Chicago - As he hosted a gala celebration for some of his earliest and most loyal financial supporters last night, President-elect Barack Obama's aides released new information showing the magnitude of their feat: They raised nearly $1 billion for his campaign and other election-related efforts.
The stunning total also includes already recorded and estimated fundraising for his campaign, national convention, transition and coming inauguration.
That sets a new and dramatically higher bar for future presidential candidates, radically changing the financial definition of a serious bid for the White House.
Roughly three-quarters of the money Obama raised was directly channeled to his campaign, a marathon that lasted nearly two years and ushered in an unprecedented level of national fundraising using old-school techniques as well as a cutting-edge Internet-based operation.
A disclosure report filed late yesterday showed that Obama raised $111 million from Oct. 16 through Nov. 24.
That brings his campaign total to $770 million, easily more than the combined fundraising for the 2004 election by President George W. Bush and Sen. John Kerry of Massachusetts.
Not including money that was later distributed to his own campaign fund, Obama also helped raise more than $100 million for a joint committee he had with the Democratic National Committee. The party used that money for voter turnout and other election-related activities.
A host committee for the Democratic National Convention in Denver also raised about $61 million, while his transition and inaugural committees will likely raise a combined $50 million or more.
The flood of money provided Obama crucial strategic advantages in the election, allowing him to deploy resources beyond recent partisan battlegrounds to compete in traditionally Republican states.
Obama was even able to do what only billionaire Ross Perot had done before: purchase a half-hour of prime-time network television to make an extended and highly polished closing argument during the final week of the campaign.

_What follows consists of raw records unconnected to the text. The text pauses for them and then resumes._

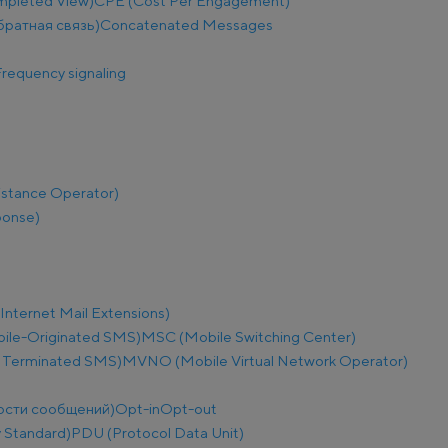
mpleted View)
CPE (Cost Per Engagement)
братная связь)
Concatenated Messages
requency signaling
istance Operator)
ponse)
nternet Mail Extensions)
le-Originated SMS)
MSC (Mobile Switching Center)
 Terminated SMS)
MVNO (Mobile Virtual Network Operator)
ости сообщений)
Opt-in
Opt-out
 Standard)
PDU (Protocol Data Unit)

Obama was able to capitalize on his fundraising success because of his choice to break political tradition and reject public financing of his fall general election campaign. That freed him from strict spending limits that have covered every other major-party nominee since the modern campaign finance reforms were passed in the wake of the Watergate scandals.
Serious presidential candidates are now likely to follow Obama's example and refuse public financing unless there are major changes in the system.
Even as Obama's aides prepare to close the books on his campaign effort, he is still raising money.
As recently as Wednesday, supporters received an e-mail solicitation on behalf of the Democratic National Committee. The pitch offered a "limited edition" Obama coffee mug, in exchange for contributions of $15 or more.
Over the course of the campaign, Obama assembled a donor database of nearly 4 million, including many who gave multiple times in smaller-dollar increments.
Much has been made of the importance of such small contributions to Obama's effort, but more traditional big donors also played a significant role.
Though Obama was less dependent on big donors who contributed more than $1,000 to his campaign than recent presidential nominees, they still provided nearly half the funding for his campaign.
Big donors contributed 47 percent of the funds for the Obama campaign versus 60 percent for George Bush in 2004 and 56 percent for John Kerry that same year, according to a recent analysis by the nonpartisan Campaign Finance Institute based on disclosure data through mid-October.
Through mid-October, the Chicago metropolitan area was Obama's third-most-important area for fundraising, contributing $23.8 million, according to the Center for Responsive Politics. Only New York and Washington areas sent him more.